Eu desesperada me prendi a muitas coisas para continuar, e você… Bem, eu não sabia porque ainda estava lá. Me arrependo de minhas escolhas, se prender a qualquer coisa nunca foi a melhor opção, mas eu achava que estava ferindo apenas à mim. Mesmo se fosse só a mim, ainda sim, foram atitudes bem tolas. Entretanto, acho que a vida é assim, você faz bobeira atrás de bobeira até algo faz você ver as falhas e mudar, sem ter compaixão ou piedade de si mesmo, apenas a noção de que há coisas que não podemos mudar.
Naquele mesmo ano você foi mudado de sala por conta do nosso humor péssimo e de fatores que até hoje são um mistério que nunca nos revelaram, eu tive algumas consequências das minhas falhas e o ano se encerrou com um gosto amargo de remorso.
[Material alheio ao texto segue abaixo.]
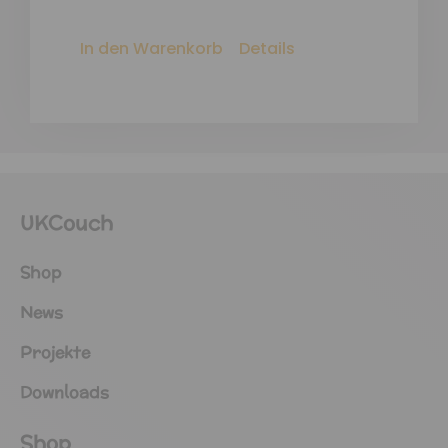
In den Warenkorb
Details
UKCouch
Shop
News
Projekte
Downloads
Shop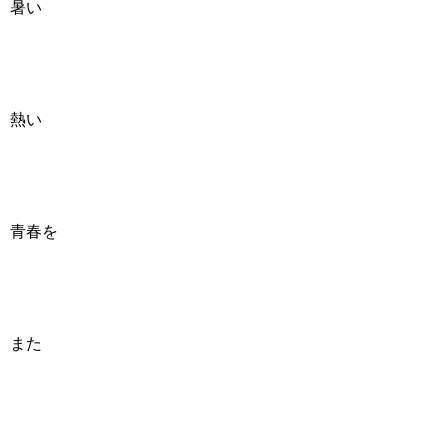
暑い
熱い
青春を
また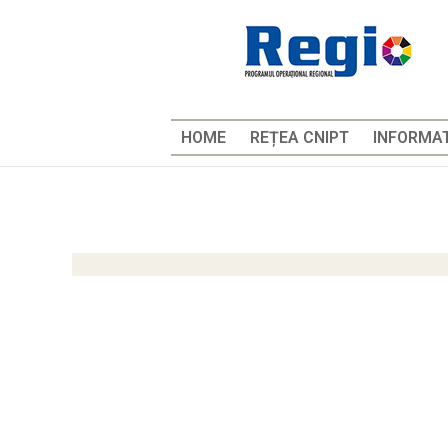
HOME
REȚEA CNIPT
INFORMAT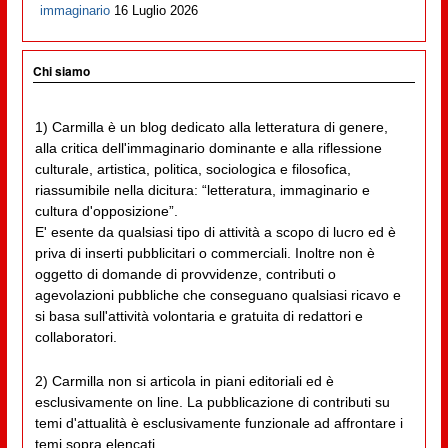
immaginario
16 Luglio 2026
Chi siamo
1) Carmilla è un blog dedicato alla letteratura di genere,
alla critica dell'immaginario dominante e alla riflessione
culturale, artistica, politica, sociologica e filosofica,
riassumibile nella dicitura: “letteratura, immaginario e
cultura d'opposizione”.
E' esente da qualsiasi tipo di attività a scopo di lucro ed è
priva di inserti pubblicitari o commerciali. Inoltre non è
oggetto di domande di provvidenze, contributi o
agevolazioni pubbliche che conseguano qualsiasi ricavo e
si basa sull'attività volontaria e gratuita di redattori e
collaboratori.
2) Carmilla non si articola in piani editoriali ed è
esclusivamente on line. La pubblicazione di contributi su
temi d'attualità è esclusivamente funzionale ad affrontare i
temi sopra elencati.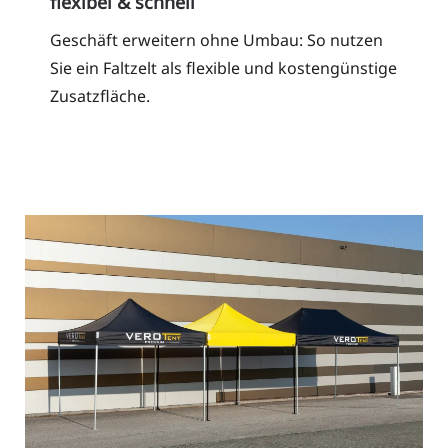
flexibel & schnell
Geschäft erweitern ohne Umbau: So nutzen
Sie ein Faltzelt als flexible und kostengünstige
Zusatzfläche.
Read More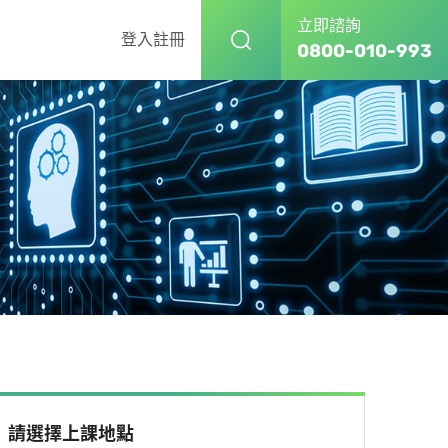
立即諮詢
登入
註冊
0800-010-993
請選擇上課地點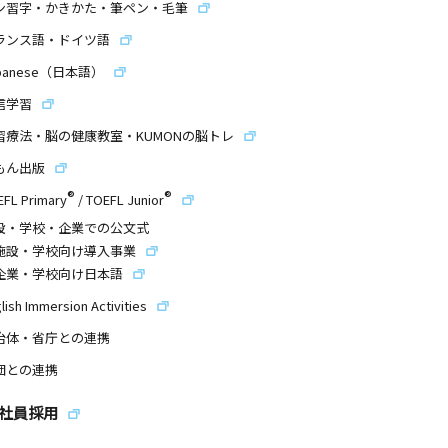
ン習字・かきかた・筆ペン・毛筆
ランス語・ドイツ語
panese（日本語）
信学習
習療法・脳の健康教室・KUMONの脳トレ
もん出版
®
®
EFL Primary
/
TOEFL Junior
設・学校・企業での公文式
施設・学校向け導入事業
企業・学校向け日本語
lish Immersion Activities
治体・省庁との連携
団との連携
社員採用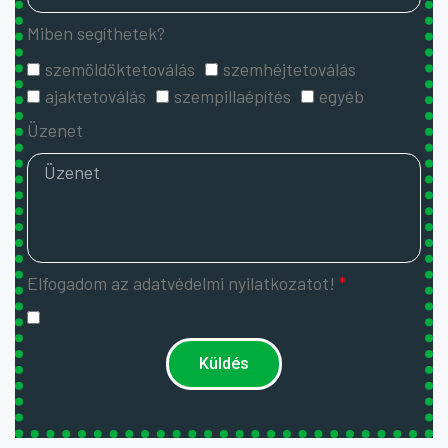
Miben segíthetek?
szemöldöktetoválás
szemhéjtetoválás
ajaktetoválás
szempillaépítés
egyéb
Üzenet
Elfogadom az adatvédelmi nyilatkozatot!
Küldés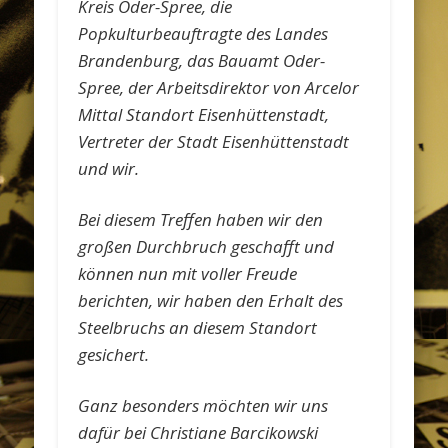
Kreis Oder-Spree, die
Popkulturbeauftragte des Landes
Brandenburg, das Bauamt Oder-
Spree, der Arbeitsdirektor von Arcelor
Mittal Standort Eisenhüttenstadt,
Vertreter der Stadt Eisenhüttenstadt
und wir.
Bei diesem Treffen haben wir den
großen Durchbruch geschafft und
können nun mit voller Freude
berichten, wir haben den Erhalt des
Steelbruchs an diesem Standort
gesichert.
Ganz besonders möchten wir uns
dafür bei Christiane Barcikowski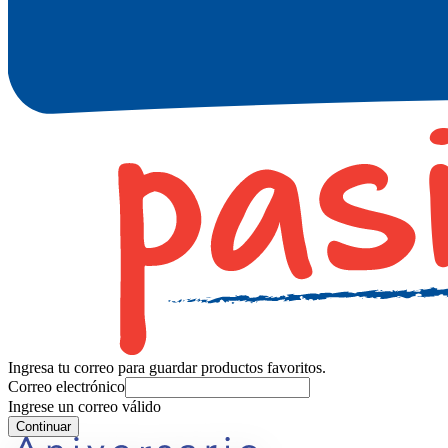
Ingresa tu correo para guardar productos favoritos.
Correo electrónico
Ingrese un correo válido
Continuar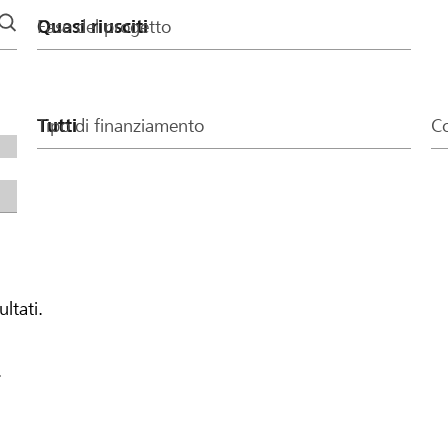
Fase del progetto
Tipo di finanziamento
Co
ultati.
.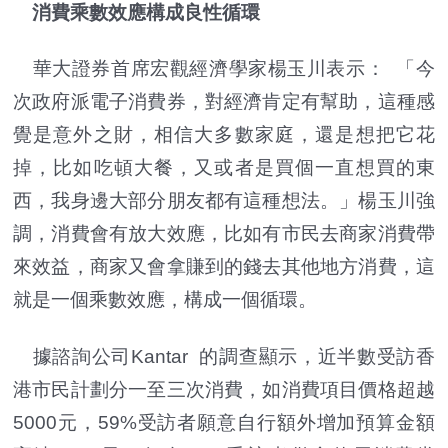
消費乘數效應構成良性循環
華大證券首席宏觀經濟學家楊玉川表示： 「今
次政府派電子消費券，對經濟肯定有幫助，這種感
覺是意外之財，相信大多數家庭，還是想把它花
掉，比如吃頓大餐，又或者是買個一直想買的東
西，我身邊大部分朋友都有這種想法。」楊玉川強
調，消費會有放大效應，比如有市民去商家消費帶
來效益，商家又會拿賺到的錢去其他地方消費，這
就是一個乘數效應，構成一個循環。
據諮詢公司Kantar 的調查顯示，近半數受訪香
港市民計劃分一至三次消費，如消費項目價格超越
5000元，59%受訪者願意自行額外增加預算金額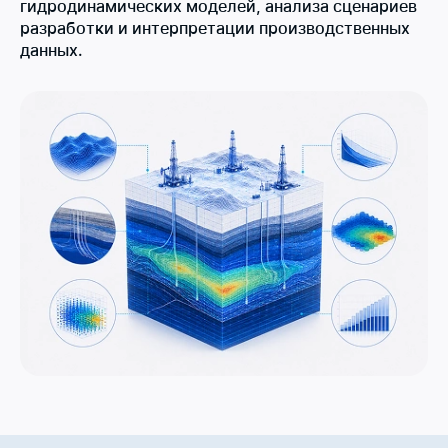
гидродинамических моделей, анализа сценариев
разработки и интерпретации производственных
данных.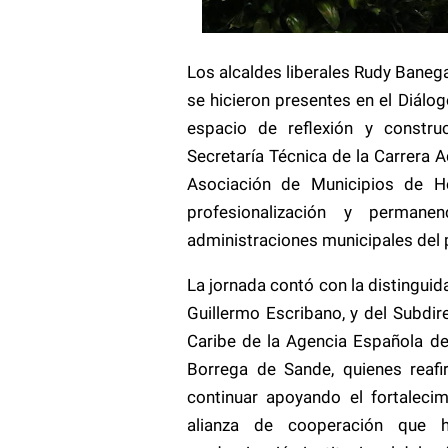
Los alcaldes liberales Rudy Bane
se hicieron presentes en el Diálog
espacio de reflexión y constru
Secretaría Técnica de la Carrera 
Asociación de Municipios de H
profesionalización y permane
administraciones municipales del 
La jornada contó con la distingui
Guillermo Escribano, y del Subdi
Caribe de la Agencia Española de 
Borrega de Sande, quienes reaf
continuar apoyando el fortaleci
alianza de cooperación que 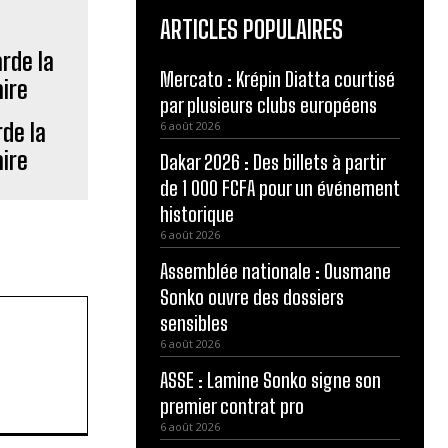
ARTICLES POPULAIRES
Mercato : Krépin Diatta courtisé
par plusieurs clubs européens
rde la
6 août 2026
aire
Dakar 2026 : Des billets à partir
de 1 000 FCFA pour un événement
historique
6 août 2026
Assemblée nationale : Ousmane
Sonko ouvre des dossiers
sensibles
6 août 2026
ASSE : Lamine Sonko signe son
premier contrat pro
6 août 2026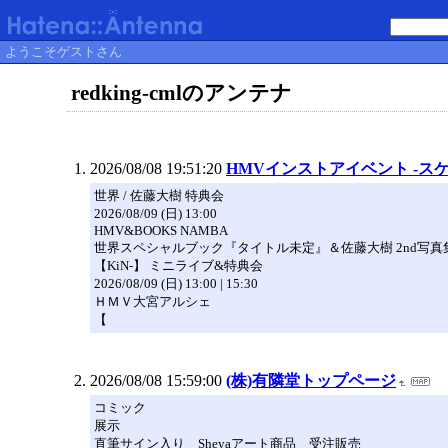
ようこそゲストさん
redking-cmlのアンテナ
2026/08/08 19:51:20
HMVインストアイベント -ス
世界 / 佐藤大樹 特典会
2026/08/09 (日) 13:00
HMV&BOOKS NAMBA
世界スペシャルブック『タイトル未定』＆佐藤大樹 2nd写真
【KiN-】 ミニライブ&特典会
2026/08/09 (日) 13:00 | 15:30
ＨＭＶ大宮アルシェ
【
2026/08/08 15:59:00
(株)有隣堂トップページ
コミック
展示
直筆サイン入り Sheyaアート商品 受注販売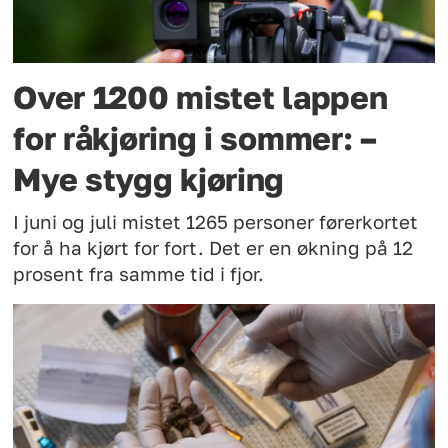
Over 1200 mistet lappen
for råkjøring i sommer: –
Mye stygg kjøring
I juni og juli mistet 1265 personer førerkortet
for å ha kjørt for fort. Det er en økning på 12
prosent fra samme tid i fjor.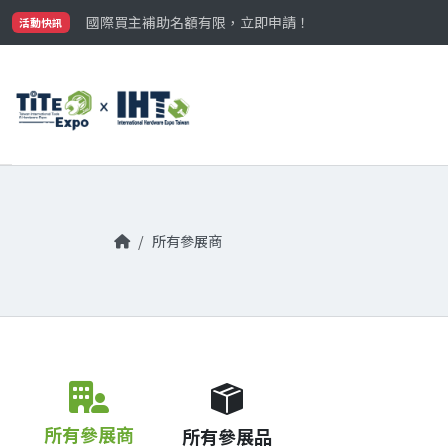
最大規模台灣五金展TiTE x IHT，2026/10/20-22
國際買主補助名額有限，立即申請！
活動快訊
參觀門票開放申請中‼️
最大規模台灣五金展TiTE x IHT，2026/10/20-22
國際買主補助名額有限，立即申請！
所有參展商
所有參展商
所有參展品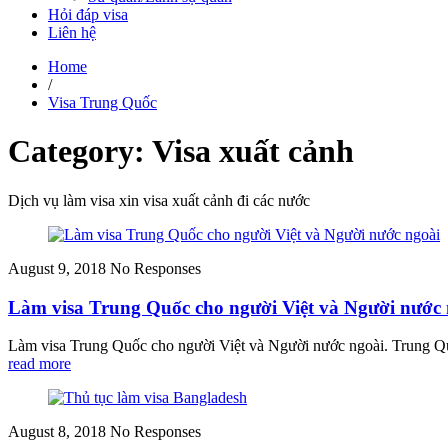
Hỏi đáp visa
Liên hệ
Home
/
Visa Trung Quốc
Category: Visa xuất cảnh
Dịch vụ làm visa xin visa xuất cảnh đi các nước
August 9, 2018
No Responses
Làm visa Trung Quốc cho người Việt và Người nước 
Làm visa Trung Quốc cho người Việt và Người nước ngoài. Trung Quốc
read more
August 8, 2018
No Responses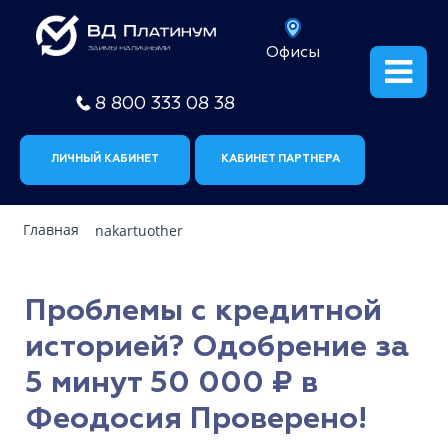
Офисы
8 800 333 08 38
ЛИЧНЫЙ КАБИНЕТ
КАБИНЕТ ПАРТНЕРА
Главная
nakartuother
Проблемы с кредитной
историей? Одобрение за
5 минут 50 000 ₽ в
Феодосия Проверено!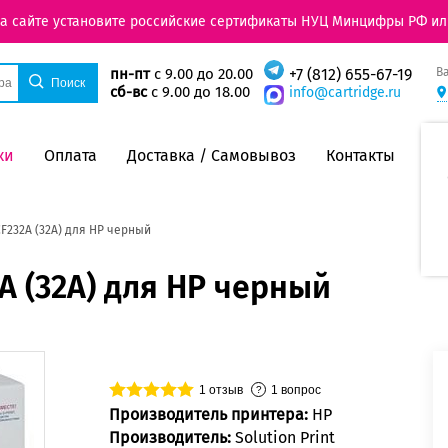
на сайте установите российские сертификаты НУЦ Минцифры РФ ил
В
пн-пт
с 9.00 до 20.00
+7 (812) 655-67-19
сб-вс
с 9.00 до 18.00
info@cartridge.ru
ки
Оплата
Доставка / Самовывоз
Контакты
F232A (32A) для HP черный
A (32A) для HP черный
1
отзыв
1
вопрос
Производитель принтера:
HP
Производитель:
Solution Print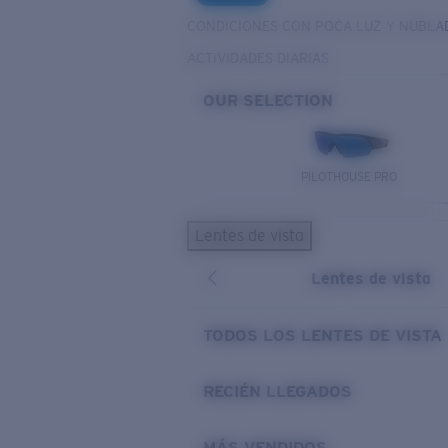
CONDICIONES CON POCA LUZ Y NUBLA
ACTIVIDADES DIARIAS
OUR SELECTION
PILOTHOUSE PRO
Lentes de vista
Lentes de vista
TODOS LOS LENTES DE VISTA
RECIÉN LLEGADOS
MÁS VENDIDOS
Se vimos na escola no ano posterior, você era o mesmo de sempre mas estava acabado, enquanto eu cansada da minha aparência deprimida e me vesti com uma capa de “garota alegria”. E então veio a terrível pandemia, às vezes gosto de acreditar que isso é um esquema da China para matar velhinhos e que logo vai passar, mas parece que o ano vai terminar e eu ainda não estive com você de novo na sala de aula discutindo se liberalismo é mesmo uma boa política.
Sentirei falta de te ver todo dia na escola, vou me lembrar sempre do dia que ficamos deitados nos bancos da cantina, de todas as vezes em que fiquei vendo você debatendo entusiasmado com o professor de história, de quando ficávamos conversando com nosso grupinho depois da aula, e principalmente, de ser cercada com seu amor o tempo todo. Eu queria ter reparado esse amor naquela época, mas parece que já se encerrou o tempo em que eu e você éramos a melhor dupla da escola.